Patient outcomes: It remains unknown how sentinel lymph node mapping will impact patient outcomes, including the need for postoperative radiation treatment or chemotherapy, quality of life, incidence of adverse events, and survival. The lack of high-level evidence on the impact of sentinel lymph node mapping on these patient outcomes needs to be addressed as an urgent research priority.
In the past, the establishment of surgical techniques, including a transition from open to minimally-invasive surgery in gynecological cancer, sometimes evolved despite the lack of high-level clinical evidence on its effectiveness and patient outcomes. Creating evidence in these areas will assist gynecological oncologists, pathologists, and medical and radiation oncologists in clinical decision-making concerning endometrial cancer management. It will also assist patients to make informed choices about treatment options.

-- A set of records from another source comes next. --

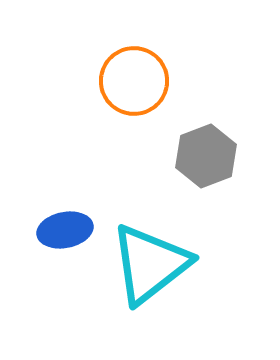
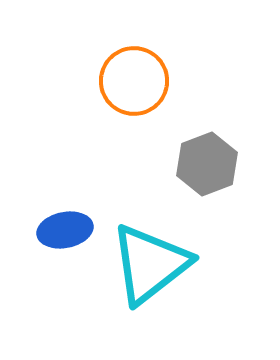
gray hexagon: moved 1 px right, 8 px down
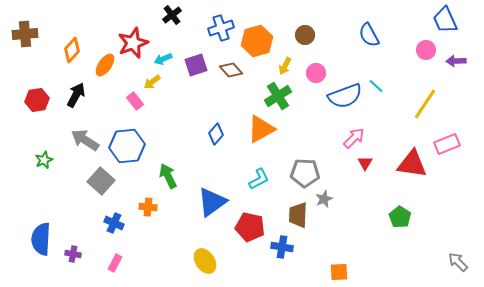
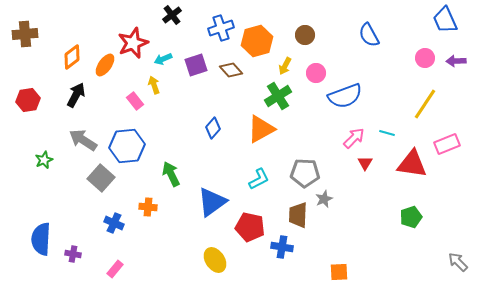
orange diamond at (72, 50): moved 7 px down; rotated 10 degrees clockwise
pink circle at (426, 50): moved 1 px left, 8 px down
yellow arrow at (152, 82): moved 2 px right, 3 px down; rotated 108 degrees clockwise
cyan line at (376, 86): moved 11 px right, 47 px down; rotated 28 degrees counterclockwise
red hexagon at (37, 100): moved 9 px left
blue diamond at (216, 134): moved 3 px left, 6 px up
gray arrow at (85, 140): moved 2 px left
green arrow at (168, 176): moved 3 px right, 2 px up
gray square at (101, 181): moved 3 px up
green pentagon at (400, 217): moved 11 px right; rotated 20 degrees clockwise
yellow ellipse at (205, 261): moved 10 px right, 1 px up
pink rectangle at (115, 263): moved 6 px down; rotated 12 degrees clockwise
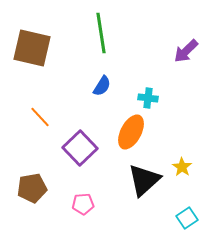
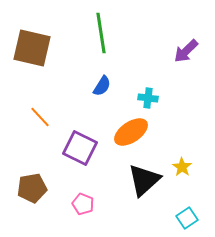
orange ellipse: rotated 28 degrees clockwise
purple square: rotated 20 degrees counterclockwise
pink pentagon: rotated 25 degrees clockwise
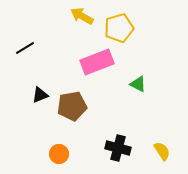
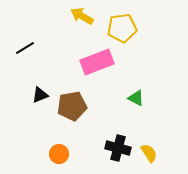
yellow pentagon: moved 3 px right; rotated 8 degrees clockwise
green triangle: moved 2 px left, 14 px down
yellow semicircle: moved 13 px left, 2 px down
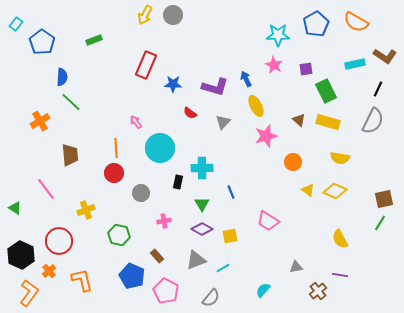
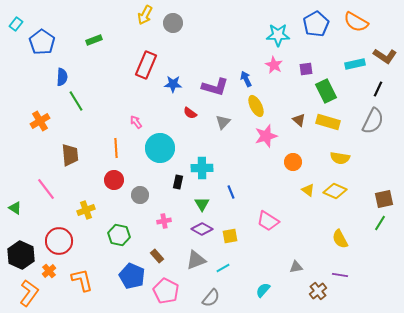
gray circle at (173, 15): moved 8 px down
green line at (71, 102): moved 5 px right, 1 px up; rotated 15 degrees clockwise
red circle at (114, 173): moved 7 px down
gray circle at (141, 193): moved 1 px left, 2 px down
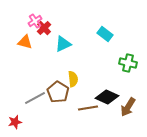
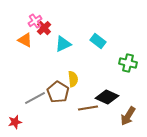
cyan rectangle: moved 7 px left, 7 px down
orange triangle: moved 2 px up; rotated 14 degrees clockwise
brown arrow: moved 9 px down
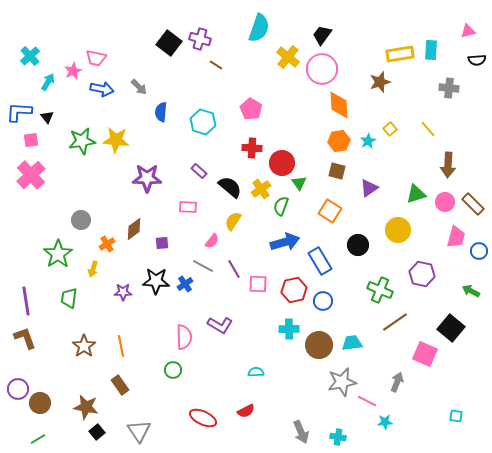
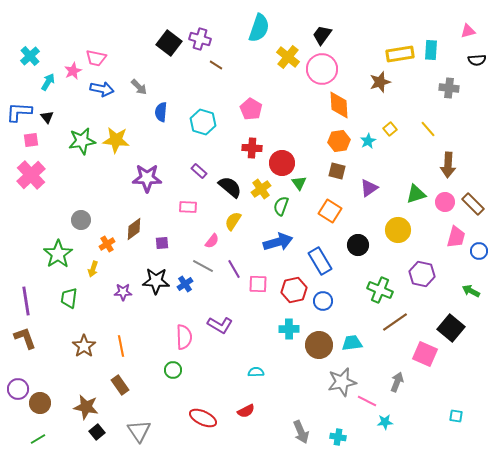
blue arrow at (285, 242): moved 7 px left
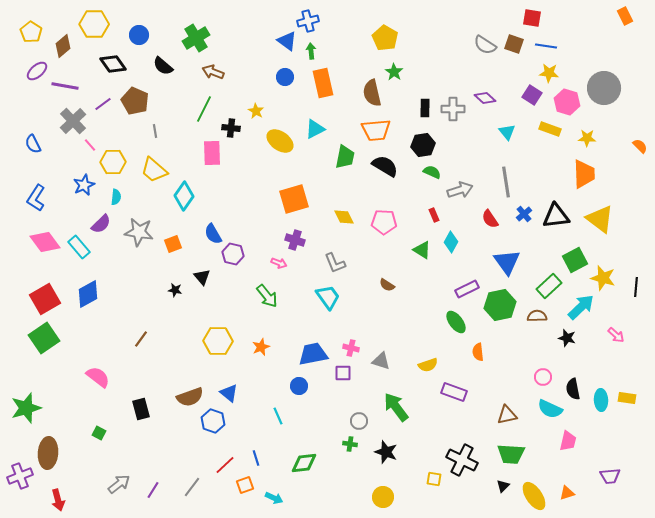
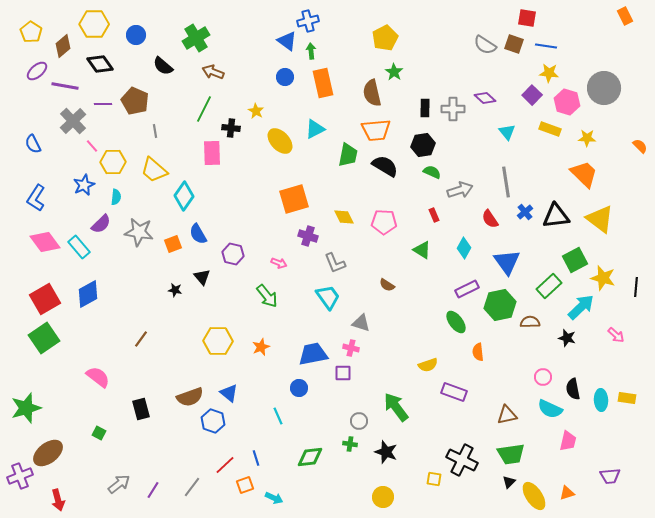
red square at (532, 18): moved 5 px left
blue circle at (139, 35): moved 3 px left
yellow pentagon at (385, 38): rotated 15 degrees clockwise
black diamond at (113, 64): moved 13 px left
purple square at (532, 95): rotated 12 degrees clockwise
purple line at (103, 104): rotated 36 degrees clockwise
yellow ellipse at (280, 141): rotated 12 degrees clockwise
pink line at (90, 145): moved 2 px right, 1 px down
green trapezoid at (345, 157): moved 3 px right, 2 px up
orange trapezoid at (584, 174): rotated 44 degrees counterclockwise
blue cross at (524, 214): moved 1 px right, 2 px up
blue semicircle at (213, 234): moved 15 px left
purple cross at (295, 240): moved 13 px right, 4 px up
cyan diamond at (451, 242): moved 13 px right, 6 px down
brown semicircle at (537, 316): moved 7 px left, 6 px down
gray triangle at (381, 361): moved 20 px left, 38 px up
blue circle at (299, 386): moved 2 px down
brown ellipse at (48, 453): rotated 48 degrees clockwise
green trapezoid at (511, 454): rotated 12 degrees counterclockwise
green diamond at (304, 463): moved 6 px right, 6 px up
black triangle at (503, 486): moved 6 px right, 4 px up
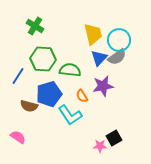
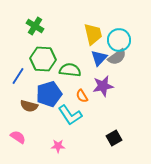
pink star: moved 42 px left
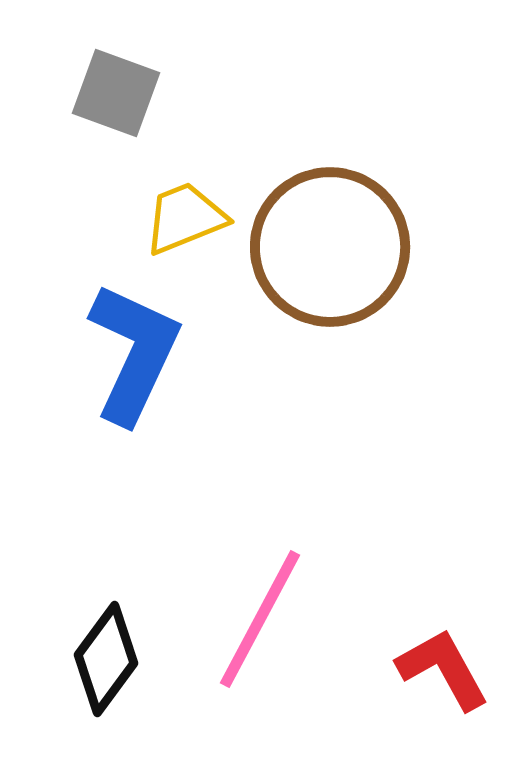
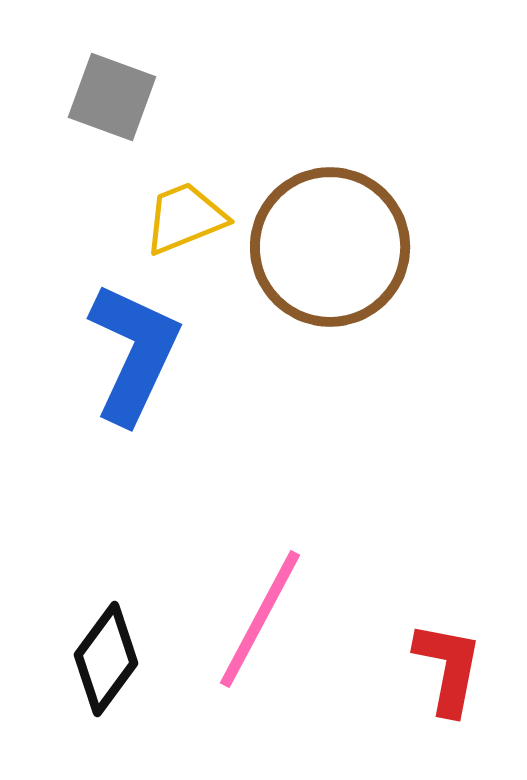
gray square: moved 4 px left, 4 px down
red L-shape: moved 5 px right, 1 px up; rotated 40 degrees clockwise
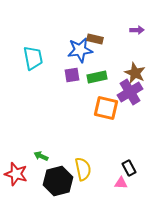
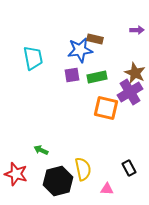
green arrow: moved 6 px up
pink triangle: moved 14 px left, 6 px down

The present statement urges clinicians and researchers to consider the generation of new knowledge in these three areas. High-level evidence generated through robust study designs may assure clinicians and patients, lead to changes in surgical technique, improved outcomes for women diagnosed with gynecological cancer, and, finally, to clinical practice change.
Editor's note This editorial will feature in a special issue on sentinel lymph node mapping in 2020.
Funding The authors have not declared a specific grant for this research from any funding agency in the public, commercial, or not-for-profit sectors.
Competing interests None declared.
Patient consent for publication Not required.
Provenance and peer review Not commissioned; externally peer reviewed.